Precisamente en aquel instante se encontró a su amigo del alma Joe Harper, torva la mirada y, sin duda alguna, alimentando en su pecho alguna grande y tenebrosa resolución. Era evidente que se juntaban allí «dos almas, pero un solo pensamiento». Tom, limpiándose las lágrimas con la manga, empezó a balbucear algo acerca de una resolución de escapar a los malos tratos y falta de cariño en su casa, lanzándose a errar por el mundo, para nunca volver, y acabó expresando la esperanza de que Joe no le olvidaría.

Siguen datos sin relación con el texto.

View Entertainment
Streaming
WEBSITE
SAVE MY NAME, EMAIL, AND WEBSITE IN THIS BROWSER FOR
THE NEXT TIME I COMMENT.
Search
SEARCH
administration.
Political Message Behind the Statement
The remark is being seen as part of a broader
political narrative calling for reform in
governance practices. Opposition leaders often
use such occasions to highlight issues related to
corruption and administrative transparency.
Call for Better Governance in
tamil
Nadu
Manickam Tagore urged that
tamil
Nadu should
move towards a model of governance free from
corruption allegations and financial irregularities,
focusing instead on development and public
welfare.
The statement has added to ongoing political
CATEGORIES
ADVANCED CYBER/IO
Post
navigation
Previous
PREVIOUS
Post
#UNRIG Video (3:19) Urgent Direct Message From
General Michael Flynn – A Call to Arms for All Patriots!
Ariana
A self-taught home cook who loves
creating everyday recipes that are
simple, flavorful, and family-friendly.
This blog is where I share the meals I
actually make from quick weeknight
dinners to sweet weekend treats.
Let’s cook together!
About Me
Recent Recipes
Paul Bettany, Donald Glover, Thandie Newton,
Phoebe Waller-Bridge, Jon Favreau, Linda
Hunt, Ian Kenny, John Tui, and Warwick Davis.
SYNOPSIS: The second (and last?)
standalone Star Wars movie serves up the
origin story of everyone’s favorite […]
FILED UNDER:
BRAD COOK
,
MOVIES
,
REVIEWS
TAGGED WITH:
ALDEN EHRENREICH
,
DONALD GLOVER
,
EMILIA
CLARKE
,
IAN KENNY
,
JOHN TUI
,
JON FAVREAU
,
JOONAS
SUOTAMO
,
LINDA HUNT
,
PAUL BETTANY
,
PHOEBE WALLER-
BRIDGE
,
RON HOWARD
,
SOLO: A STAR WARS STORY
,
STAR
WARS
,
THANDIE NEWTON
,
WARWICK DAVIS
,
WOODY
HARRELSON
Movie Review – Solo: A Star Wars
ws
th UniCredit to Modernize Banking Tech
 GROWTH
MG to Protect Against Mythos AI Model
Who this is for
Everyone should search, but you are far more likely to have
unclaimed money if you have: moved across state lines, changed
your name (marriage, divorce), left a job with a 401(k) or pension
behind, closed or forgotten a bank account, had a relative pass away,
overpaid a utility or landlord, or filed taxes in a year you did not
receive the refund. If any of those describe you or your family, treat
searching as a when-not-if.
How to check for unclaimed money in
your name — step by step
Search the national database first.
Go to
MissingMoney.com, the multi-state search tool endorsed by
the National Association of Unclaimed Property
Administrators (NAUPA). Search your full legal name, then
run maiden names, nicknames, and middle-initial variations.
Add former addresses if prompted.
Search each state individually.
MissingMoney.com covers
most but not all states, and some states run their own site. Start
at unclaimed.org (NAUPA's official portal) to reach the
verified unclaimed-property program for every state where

Pero pronto se traslució que ésta era la misma súplica que Joe iba a hacer en aquel momento a Tom. Le había azotado su madre por haber goloseado una cierta crema que jamás había entrado en su boca y cuya existencia ignoraba. Claramente se veía que su madre estaba cansada de él, y que quería que se fuera; y si ella lo quería así, no le quedaba otro remedio que sucumbir.

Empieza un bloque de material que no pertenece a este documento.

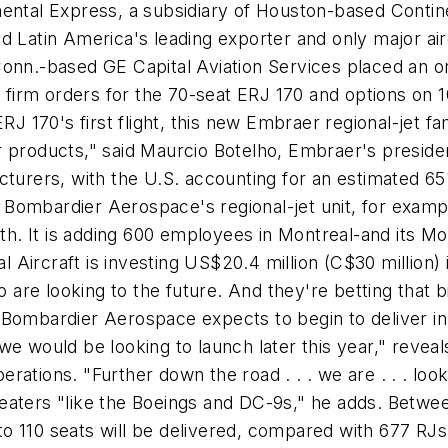
ental Express, a subsidiary of Houston-based Continen
d Latin America's leading exporter and only major ai
Conn.-based GE Capital Aviation Services placed an or
50 firm orders for the 70-seat ERJ 170 and options on
RJ 170's first flight, this new Embraer regional-jet fa
r products," said Maurcio Botelho, Embraer's presid
cturers, with the U.S. accounting for an estimated 65
ombardier Aerospace's regional-jet unit, for example,
. It is adding 600 employees in Montreal-and its Mo
Aircraft is investing US$20.4 million (C$30 million) i
re looking to the future. And they're betting that big
 Bombardier Aerospace expects to begin to deliver in
we would be looking to launch later this year," revea
tions. "Further down the road . . . we are . . . looki
eaters "like the Boeings and DC-9s," he adds. Betwe
0 to 110 seats will be delivered, compared with 677 R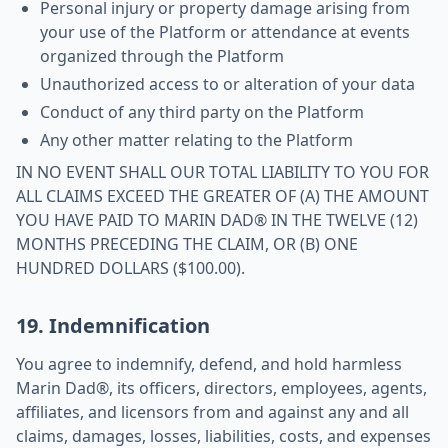
Personal injury or property damage arising from
your use of the Platform or attendance at events
organized through the Platform
Unauthorized access to or alteration of your data
Conduct of any third party on the Platform
Any other matter relating to the Platform
IN NO EVENT SHALL OUR TOTAL LIABILITY TO YOU FOR
ALL CLAIMS EXCEED THE GREATER OF (A) THE AMOUNT
YOU HAVE PAID TO MARIN DAD® IN THE TWELVE (12)
MONTHS PRECEDING THE CLAIM, OR (B) ONE
HUNDRED DOLLARS ($100.00).
19. Indemnification
You agree to indemnify, defend, and hold harmless
Marin Dad®, its officers, directors, employees, agents,
affiliates, and licensors from and against any and all
claims, damages, losses, liabilities, costs, and expenses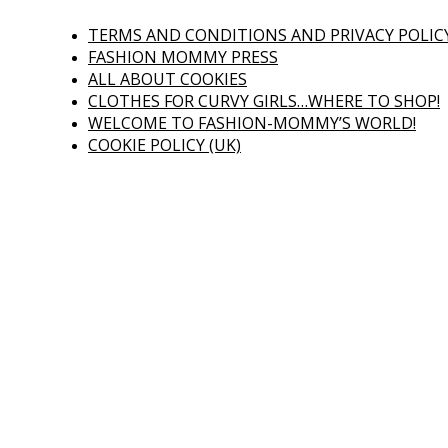
TERMS AND CONDITIONS AND PRIVACY POLIC
FASHION MOMMY PRESS
ALL ABOUT COOKIES
CLOTHES FOR CURVY GIRLS…WHERE TO SHOP!
WELCOME TO FASHION-MOMMY’S WORLD!
COOKIE POLICY (UK)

Mientras seguían su paso condoliéndose, hicieron un nuevo pacto de ayudarse mutuamente y ser humanos y no separarse hasta que la muerte los librase de sus cuitas. Después empezaron a trazar sus planes. Joe se inclinaba a ser anacoreta y vivir de mendrugos en una remota cueva, y morir, con el tiempo, de frío, privaciones y penas; pero después de oír a Tom reconoció que había ventajas notorias en una vida consagrada al crimen y se avino a ser pirata.
Tres millas aguas abajo de San Petersburgo, en un sitio donde el Misisipí tenía más de una milla de ancho, había una isla larga, angosta y cubierta de bosque con una barra muy somera en la punta más cercana y que parecía excelente para base de operaciones. No estaba habitada; se hallaba del lado de allá del río, frente a una densa selva casi desierta. Eligieron, pues, aquel lugar, que se llamaba Isla de Jackson. Quiénes iban a ser las víctimas de sus piraterías, era un punto en el que no pararon mientes. Después se dedicaron a la caza de Huckleberry Finn, el cual se les unió, desde luego, pues todas las profesiones eran iguales para él: le era indiferente. Luego se separaron, conviniendo en volver a reunirse en un paraje solitario, en la orilla del río, dos millas más arriba del pueblo, a la hora favorita, esto es, a medianoche. Había allí una pequeña balsa de troncos que se proponían apresar. Todos ellos traerían anzuelos y tanzas y las provisiones que pudieron robar, de un modo tenebroso y secreto, como convenía a gentes fuera de la ley; y aquella misma tarde todos se proporcionaron el delicioso placer de esparcir la noticia de que muy pronto todo el pueblo iba a oír «algo gordo». Y a todos los que recibieran esa vaga confidencia se les previno que debían «no decir nada y aguardar».